Although previous studies have explored the genetic factors affecting the chlorophyll content in rapeseed (Lin et al., 2022; Pang et al., 2022; Ye et al., 2020), limited attention has been given to the genetic mechanisms underlying photosynthesis and leaf morphology traits. In this study, 9 QTL clusters were identified to be associated with photosynthesis, which were co-detected by multiple traits. Additionally, 11 QTL clusters were identified to be associated with leaf morphology, of which 4 QTL clusters (q.A3-5, q.A7-4, q.C4-2, and q.C7-2) were co-detected by both photosynthesis traits and leaf morphology traits ( Table 2 ). Furthermore, many of the candidate genes identified were associated with both photosynthetic and leaf morphology traits, underscoring the complexity of the genetic architecture governing these traits and the potential pleiotropic effects of these candidate genes. Our findings contribute to the understanding of the genetic control of photosynthesis and leaf morphology in rapeseed. Specifically, 60 QTNs were identified to be associated with chlorophyll content, and mapped to 3 QTL clusters located on chromosomes A4, A9, and C1, respectively. These loci differ from those previously reported for chlorophyll content, which were primarily located on chromosomes A01, A02, and A03 (Lin et al., 2022; Pang et al., 2022; Ye et al., 2020). This indicates that the QTL clusters identified in our study represent novel loci, thereby expanding the known genetic landscape related to chlorophyll content in rapeseed.

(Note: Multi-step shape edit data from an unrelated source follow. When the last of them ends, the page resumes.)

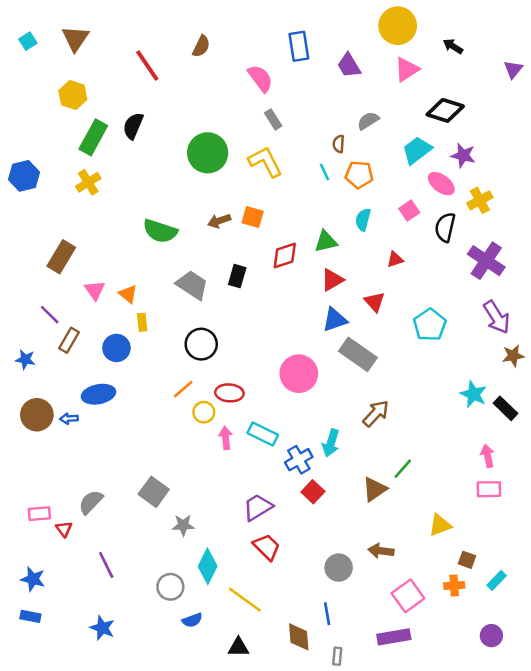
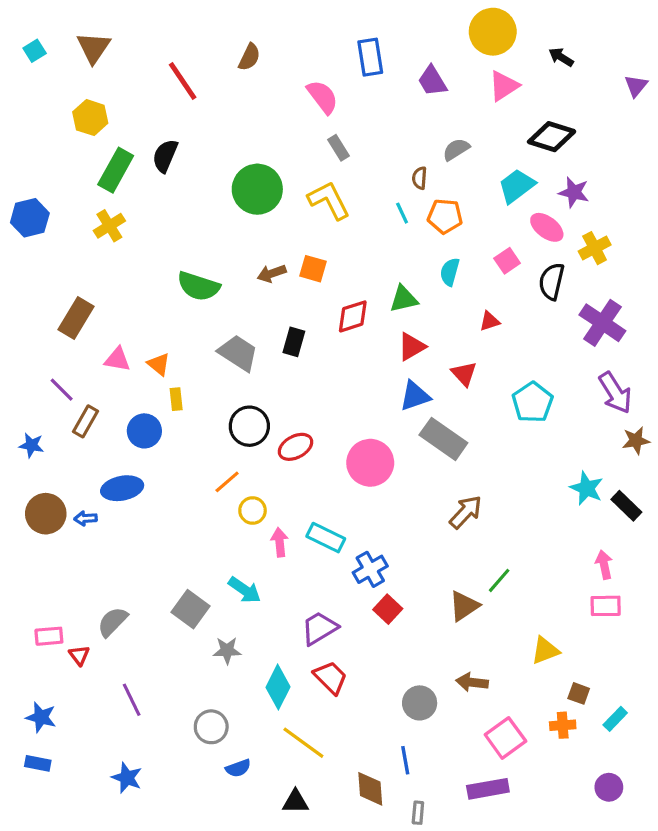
pink triangle: (95, 290) -> (117, 359), turned -45
red ellipse: (229, 393) -> (295, 447), moved, turned -32
cyan arrow: (331, 443) -> (245, 590), moved, turned -72
cyan diamond: (208, 566) -> (278, 687), moved

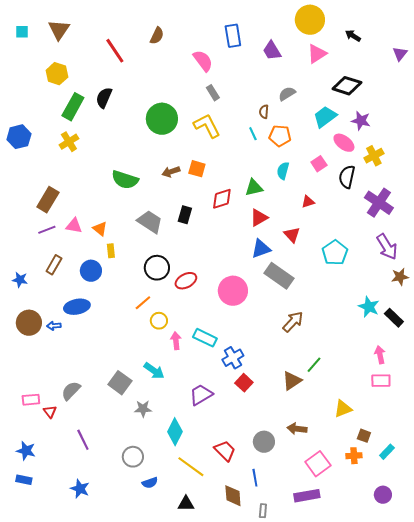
cyan square: (35, 51) -> (22, 32), turned 32
purple line: (62, 390) -> (47, 230), moved, turned -66
red trapezoid: (330, 678) -> (225, 451), moved

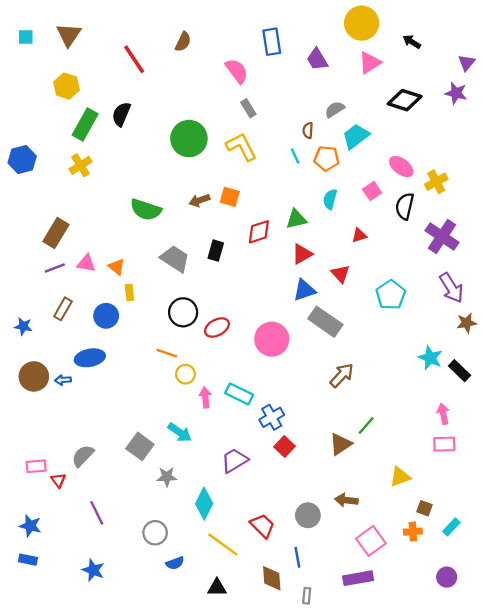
cyan trapezoid: (325, 117) -> (356, 136), moved
purple star: (361, 121) -> (456, 93), moved
orange line: (143, 303) -> (167, 353), turned 60

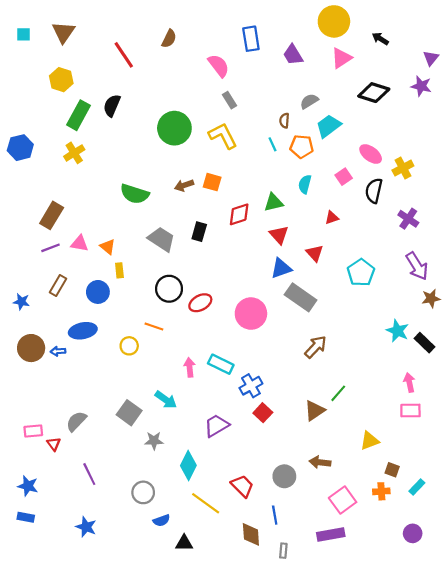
purple cross: (442, 237) -> (408, 219), size x0.7
red triangle: (302, 254) -> (279, 235), turned -42
yellow circle: (185, 374) -> (129, 346), moved
black triangle: (217, 588) -> (184, 543), moved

The GO enrichment analysis of the candidate genes related to photosynthesis and leaf morphology provides a deeper understanding of the molecular functions and biological processes. Threonine-type endopeptidases may contribute to maintaining photosynthetic efficiency by participating in the turnover of photosynthetic proteins within chloroplasts, facilitating the degradation and recycling of damaged or unnecessary proteins. Our data showed that the genes related to photosynthesis and chlorophyll content were enriched in threonine-type endopeptidase activity pathway ( Figures 8A, B ). Similarly, candidate genes associated with LA were enriched in the fucosyltransferase activity pathway, which plays an important role in the formation of plant cell walls (Cicéron et al., 2016; Oikawa et al., 2013), leaf growth and plant development.

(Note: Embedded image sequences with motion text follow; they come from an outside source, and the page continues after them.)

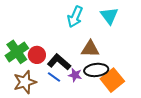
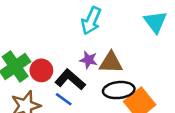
cyan triangle: (109, 16) -> (155, 22), moved
purple star: (75, 75) -> (89, 60), moved

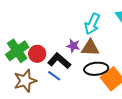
cyan arrow: (91, 21) -> (92, 24), moved

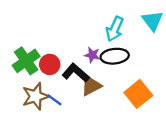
brown triangle: (90, 48) -> (91, 86), moved, turned -30
black ellipse: (96, 69) -> (115, 56), moved
blue line: (54, 76) -> (54, 100), moved

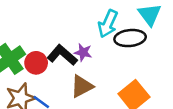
black ellipse: (115, 56) -> (130, 38), moved
black L-shape: (76, 73) -> (62, 55), moved

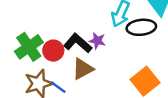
brown triangle: (82, 86) -> (83, 69), moved

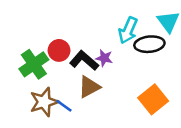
red circle: (53, 51) -> (59, 50), moved

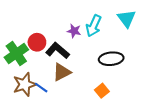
black ellipse: (149, 44) -> (111, 59), moved
purple star: (104, 58) -> (74, 31), moved
orange square: (153, 99) -> (102, 91), moved, size x0.6

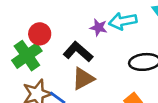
cyan arrow: (94, 26) -> (123, 21), turned 55
red circle: (37, 42) -> (40, 34), moved

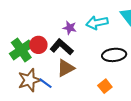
purple star: (98, 27) -> (70, 28), moved
red circle: (40, 34) -> (38, 45), moved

The identification of candidate genes in stable QTL clusters related to photosynthesis traits in rapeseed enhances our understanding of the genetic architecture of these complex phenotypes. The NADP-ME4 gene is involved in the malate-aspartate shuttle, which helps balance cellular redox states and supplies carbon skeletons for the Calvin cycle (Igamberdiev, 2003). The NADP-ME subtype is an effective C4 photosynthesis pathway, as it as it modulates the PEPCK activity to optimize light capture, maintaining a high photosynthetic rate under varying light conditions (Bellasio and Lundgren, 2024). Although NADP-ME is primarily involved in malate metabolism, its direct role in the C3 photosynthetic pathway is less clear. Nevertheless, the metabolic network within plant cells is highly complex and interconnected, and NADP-ME may indirectly influence the C3 photosynthetic pathway by affecting intracellular malate levels and the availability of NADPH. CYP709B3, encoding a cytochrome P450 monooxygenases, affects photosynthetic efficiency by modulating electron transport in photosystemII (Larom et al., 2015; Mellor et al., 2017). Our GWAS and gene expression analyses identified two genes, BnaA07g21550D (NADP-ME4) and BnaC07g24400D (CYP709B3), as key candidate genes involved in photosynthesis and plant growth, particularly in leaves and silique walls.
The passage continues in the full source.